§ Work required
Please set down each entry exactly, omitting any picture it holds.

(Beginning of Data for processing)

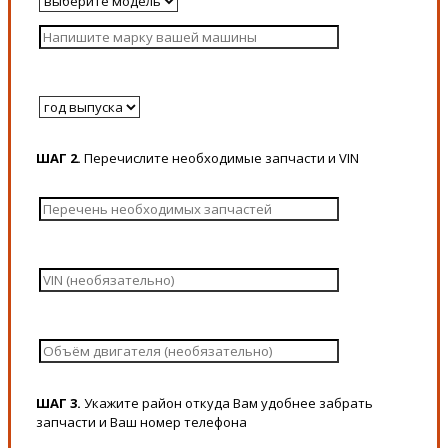
ШАГ 2.
Перечислите необходимые запчасти и VIN
ШАГ 3.
Укажите район откуда Вам удобнее забрать
запчасти и Ваш номер телефона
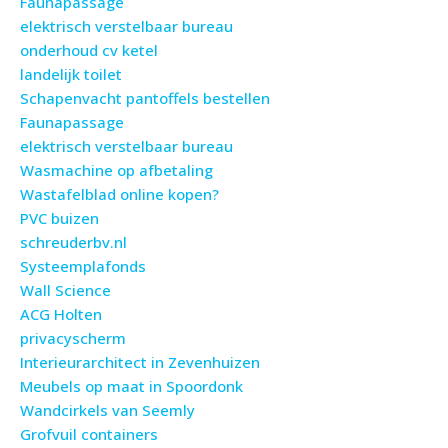
Faunapassage
elektrisch verstelbaar bureau
onderhoud cv ketel
landelijk toilet
Schapenvacht pantoffels bestellen
Faunapassage
elektrisch verstelbaar bureau
Wasmachine op afbetaling
Wastafelblad online kopen?
PVC buizen
schreuderbv.nl
Systeemplafonds
Wall Science
ACG Holten
privacyscherm
Interieurarchitect in Zevenhuizen
Meubels op maat in Spoordonk
Wandcirkels van Seemly
Grofvuil containers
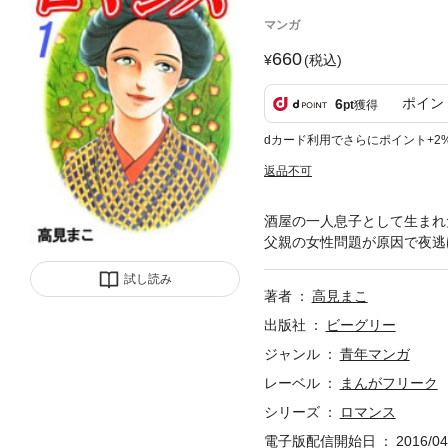
マンガ
660
(税込)
ポイン
6
pt
獲得
dカード利用でさらにポイント+2
返品不可
酒屋の一人息子として生まれ
父親の女性問題が原因で夜逃
試し読み
著者
高見まこ
出版社
ビーグリー
ジャンル
青年マンガ
レーベル
まんがフリーク
シリーズ
ロマンス
電子版配信開始日
2016/04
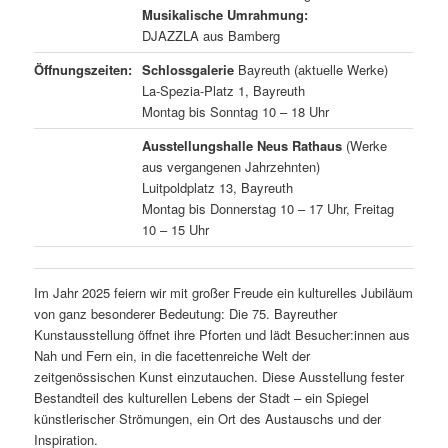
Musikalische Umrahmung:
DJAZZLA aus Bamberg
Öffnungszeiten:
Schlossgalerie
Bayreuth (aktuelle Werke)
La-Spezia-Platz 1, Bayreuth
Montag bis Sonntag 10 – 18 Uhr
Ausstellungshalle Neus Rathaus
(Werke
aus vergangenen Jahrzehnten)
Luitpoldplatz 13, Bayreuth
Montag bis Donnerstag 10 – 17 Uhr, Freitag
10 – 15 Uhr
Im Jahr 2025 feiern wir mit großer Freude ein kulturelles Jubiläum
von ganz besonderer Bedeutung: Die 75. Bayreuther
Kunstausstellung öffnet ihre Pforten und lädt Besucher:innen aus
Nah und Fern ein, in die facettenreiche Welt der
zeitgenössischen Kunst einzutauchen. Diese Ausstellung fester
Bestandteil des kulturellen Lebens der Stadt – ein Spiegel
künstlerischer Strömungen, ein Ort des Austauschs und der
Inspiration.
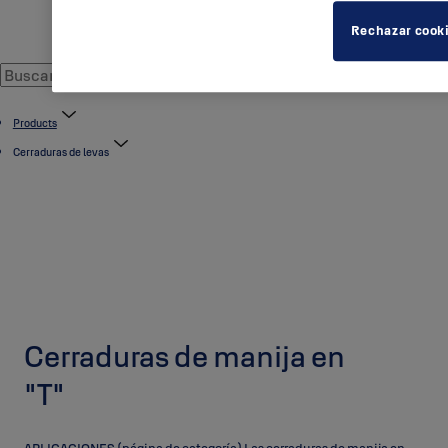
Rechazar cook
Products
Cerraduras de levas
Cerraduras de manija en
"T"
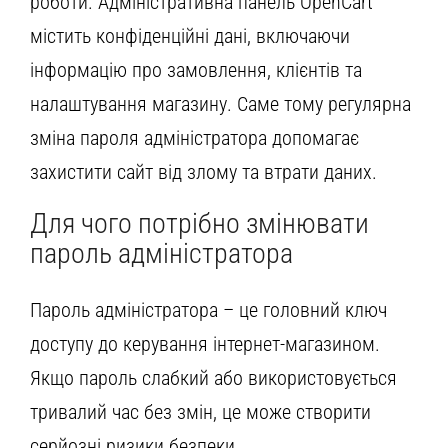
роботи. Адміністративна панель OpenCart
містить конфіденційні дані, включаючи
інформацію про замовлення, клієнтів та
налаштування магазину. Саме тому регулярна
зміна пароля адміністратора допомагає
захистити сайт від злому та втрати даних.
Для чого потрібно змінювати
пароль адміністратора
Пароль адміністратора – це головний ключ
доступу до керування інтернет-магазином.
Якщо пароль слабкий або використовується
тривалий час без змін, це може створити
серйозні ризики безпеки.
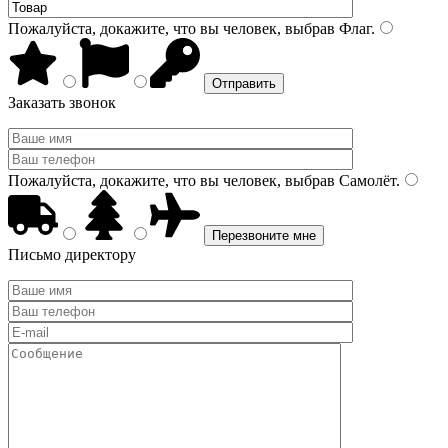
Пожалуйста, докажите, что вы человек, выбрав
Флаг
.
Заказать звонок
Пожалуйста, докажите, что вы человек, выбрав
Самолёт
.
Письмо директору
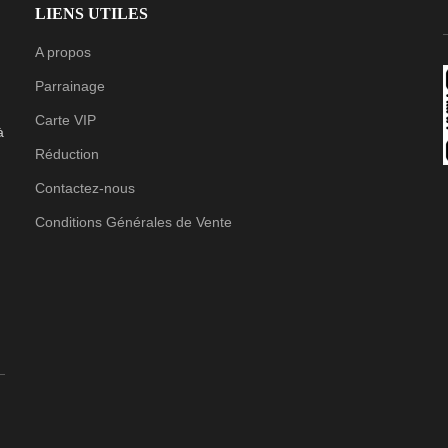
LIENS UTILES
A propos
Parrainage
Carte VIP
à
Réduction
Contactez-nous
Conditions Générales de Vente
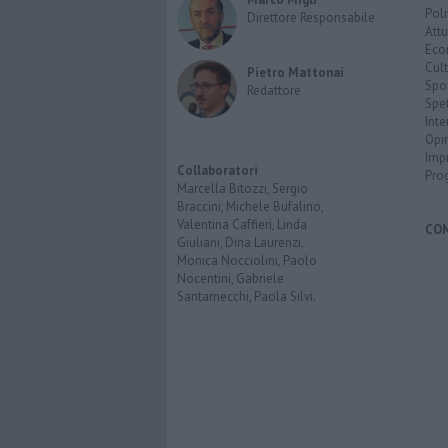
Poli
Direttore Responsabile
Attu
Eco
Cult
Pietro Mattonai
Spo
Redattore
Spet
Inte
Opi
Imp
Collaboratori
Pro
Marcella Bitozzi, Sergio
Braccini, Michele Bufalino,
Valentina Caffieri, Linda
CO
Giuliani, Dina Laurenzi,
Monica Nocciolini, Paolo
Nocentini, Gabriele
Santarnecchi, Paola Silvi.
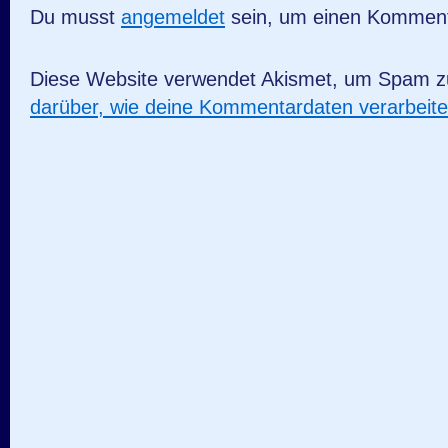
Du musst
angemeldet
sein, um einen Kommen
Diese Website verwendet Akismet, um Spam z
darüber, wie deine Kommentardaten verarbeit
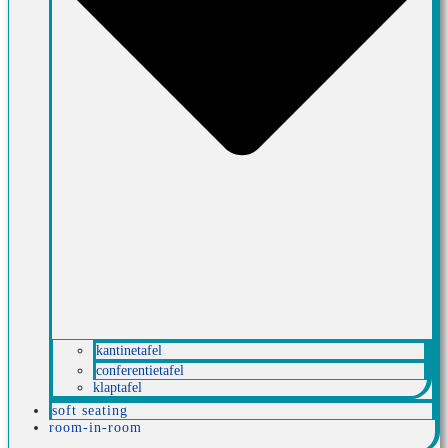
kantinetafel
conferentietafel
klaptafel
soft seating
room-in-room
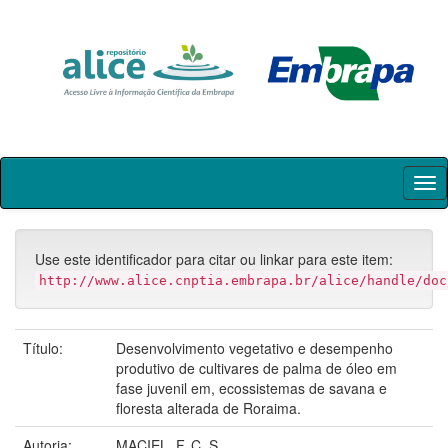
Skip
navigation
Use este identificador para citar ou linkar para este item:
http://www.alice.cnptia.embrapa.br/alice/handle/doc
Título:
Desenvolvimento vegetativo e desempenho
produtivo de cultivares de palma de óleo em
fase juvenil em, ecossistemas de savana e
floresta alterada de Roraima.
Autoria:
MACIEL, F. C. S.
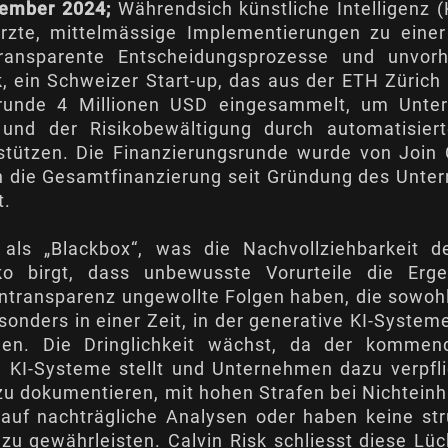
vember 2024;
Währendsich künstliche Intelligenz 
ürzte, mittelmässige Implementierungen zu einer
ransparente Entscheidungsprozesse und unvor
k, ein Schweizer Start-up, das aus der ETH Zürich
srunde 4 Millionen USD eingesammelt, um Unte
und der Risikobewältigung durch automatisiert
stützen. Die Finanzierungsrunde wurde von Join
ch die Gesamtfinanzierung seit Gründung des Unte
t.
 als „Blackbox“, was die Nachvollziehbarkeit 
o birgt, dass unbewusste Vorurteile die Erge
transparenz ungewollte Folgen haben, die sowohl 
sonders in einer Zeit, in der generative KI-Syst
gen. Die Dringlichkeit wächst, da der kommen
KI-Systeme stellt und Unternehmen dazu verpflich
u dokumentieren, mit hohen Strafen bei Nichtein
n auf nachträgliche Analysen oder haben keine st
 zu gewährleisten. Calvin Risk schliesst diese Lüc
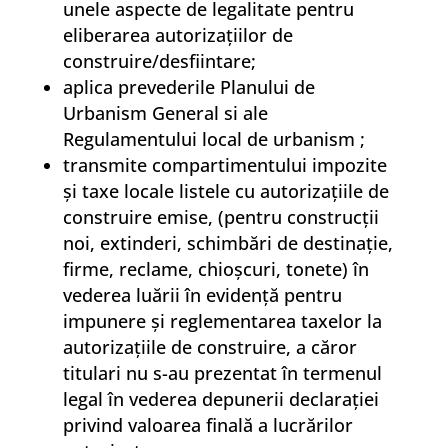
unele aspecte de legalitate pentru
eliberarea autorizaţiilor de
construire/desfiintare;
aplica prevederile Planului de
Urbanism General si ale
Regulamentului local de urbanism ;
transmite compartimentului impozite
şi taxe locale listele cu autorizaţiile de
construire emise, (pentru construcţii
noi, extinderi, schimbări de destinaţie,
firme, reclame, chioşcuri, tonete) în
vederea luării în evidenţă pentru
impunere şi reglementarea taxelor la
autorizaţiile de construire, a căror
titulari nu s-au prezentat în termenul
legal în vederea depunerii declaraţiei
privind valoarea finală a lucrărilor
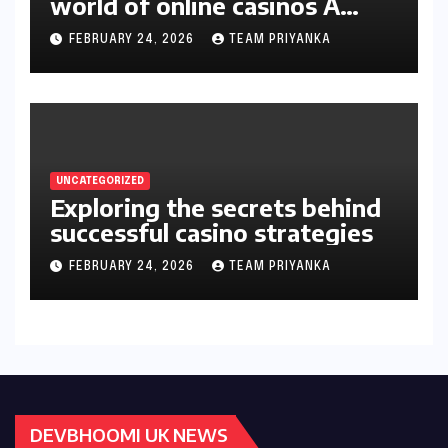
world of online casinos A
gambler’s guide
FEBRUARY 24, 2026
TEAM PRIYANKA
UNCATEGORIZED
Exploring the secrets behind
successful casino strategies
FEBRUARY 24, 2026
TEAM PRIYANKA
DEVBHOOMI UK NEWS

(End of Data for processing)

§ Result of the task
ШАГ 2.
Перечислите необходимые запчасти и VIN
ШАГ 3.
Укажите район откуда Вам удобнее забрать
запчасти и Ваш номер телефона
Faunapassage
elektrisch verstelbaar bureau
onderhoud cv ketel
landelijk toilet
Schapenvacht pantoffels bestellen
Faunapassage
elektrisch verstelbaar bureau
Wasmachine op afbetaling
Wastafelblad online kopen?
PVC buizen
schreuderbv.nl
Systeemplafonds
Wall Science
ACG Holten
privacyscherm
Interieurarchitect in Zevenhuizen
Meubels op maat in Spoordonk
Wandcirkels van Seemly
Grofvuil containers
マンガ
660
(税込)
ポイン
6
pt
獲得
dカード利用でさらにポイント+2
返品不可
酒屋の一人息子として生まれ
父親の女性問題が原因で夜逃
試し読み
著者
高見まこ
出版社
ビーグリー
ジャンル
青年マンガ
レーベル
まんがフリーク
シリーズ
ロマンス
電子版配信開始日
2016/04
Musikalische Umrahmung:
DJAZZLA aus Bamberg
Öffnungszeiten:
Schlossgalerie
Bayreuth (aktuelle Werke)
La-Spezia-Platz 1, Bayreuth
Montag bis Sonntag 10 – 18 Uhr
Ausstellungshalle Neus Rathaus
(Werke
aus vergangenen Jahrzehnten)
Luitpoldplatz 13, Bayreuth
Montag bis Donnerstag 10 – 17 Uhr, Freitag
10 – 15 Uhr
Im Jahr 2025 feiern wir mit großer Freude ein kulturelles Jubiläum
von ganz besonderer Bedeutung: Die 75. Bayreuther
Kunstausstellung öffnet ihre Pforten und lädt Besucher:innen aus
Nah und Fern ein, in die facettenreiche Welt der
zeitgenössischen Kunst einzutauchen. Diese Ausstellung fester
Bestandteil des kulturellen Lebens der Stadt – ein Spiegel
künstlerischer Strömungen, ein Ort des Austauschs und der
Inspiration.
Rechazar cook
Products
Cerraduras de levas
Cerraduras de manija en
"T"
роботи. Адміністративна панель OpenCart
містить конфіденційні дані, включаючи
інформацію про замовлення, клієнтів та
налаштування магазину. Саме тому регулярна
зміна пароля адміністратора допомагає
захистити сайт від злому та втрати даних.
Для чого потрібно змінювати
пароль адміністратора
Пароль адміністратора – це головний ключ
доступу до керування інтернет-магазином.
Якщо пароль слабкий або використовується
тривалий час без змін, це може створити
серйозні ризики безпеки.
Пожалуйста, докажите, что вы человек, выбрав
Флаг
.
Заказать звонок
Пожалуйста, докажите, что вы человек, выбрав
Самолёт
.
Письмо директору
LIENS UTILES
A propos
Parrainage
Carte VIP
à
Réduction
Contactez-nous
Conditions Générales de Vente
Poli
Direttore Responsabile
Attu
Eco
Cult
Pietro Mattonai
Spo
Redattore
Spet
Inte
Opi
Imp
Collaboratori
Pro
Marcella Bitozzi, Sergio
Braccini, Michele Bufalino,
Valentina Caffieri, Linda
CO
Giuliani, Dina Laurenzi,
Monica Nocciolini, Paolo
Nocentini, Gabriele
Santarnecchi, Paola Silvi.
Du musst
angemeldet
sein, um einen Kommen
Diese Website verwendet Akismet, um Spam z
darüber, wie deine Kommentardaten verarbeit
kantinetafel
conferentietafel
klaptafel
soft seating
room-in-room
Skip
navigation
Use este identificador para citar ou linkar para este item:
http://www.alice.cnptia.embrapa.br/alice/handle/doc
Título:
Desenvolvimento vegetativo e desempenho
produtivo de cultivares de palma de óleo em
fase juvenil em, ecossistemas de savana e
floresta alterada de Roraima.
Autoria:
MACIEL, F. C. S.
vember 2024;
Währendsich künstliche Intelligenz 
ürzte, mittelmässige Implementierungen zu einer
ransparente Entscheidungsprozesse und unvor
k, ein Schweizer Start-up, das aus der ETH Zürich
srunde 4 Millionen USD eingesammelt, um Unte
und der Risikobewältigung durch automatisiert
stützen. Die Finanzierungsrunde wurde von Join
ch die Gesamtfinanzierung seit Gründung des Unte
t.
 als „Blackbox“, was die Nachvollziehbarkeit 
o birgt, dass unbewusste Vorurteile die Erge
transparenz ungewollte Folgen haben, die sowohl 
sonders in einer Zeit, in der generative KI-Syst
gen. Die Dringlichkeit wächst, da der kommen
KI-Systeme stellt und Unternehmen dazu verpflich
u dokumentieren, mit hohen Strafen bei Nichtein
n auf nachträgliche Analysen oder haben keine st
 zu gewährleisten. Calvin Risk schliesst diese Lüc
unele aspecte de legalitate pentru
eliberarea autorizaţiilor de
construire/desfiintare;
aplica prevederile Planului de
Urbanism General si ale
Regulamentului local de urbanism ;
transmite compartimentului impozite
şi taxe locale listele cu autorizaţiile de
construire emise, (pentru construcţii
noi, extinderi, schimbări de destinaţie,
firme, reclame, chioşcuri, tonete) în
vederea luării în evidenţă pentru
impunere şi reglementarea taxelor la
autorizaţiile de construire, a căror
titulari nu s-au prezentat în termenul
legal în vederea depunerii declaraţiei
privind valoarea finală a lucrărilor
world of online casinos A
gambler’s guide
FEBRUARY 24, 2026
TEAM PRIYANKA
UNCATEGORIZED
Exploring the secrets behind
successful casino strategies
FEBRUARY 24, 2026
TEAM PRIYANKA
DEVBHOOMI UK NEWS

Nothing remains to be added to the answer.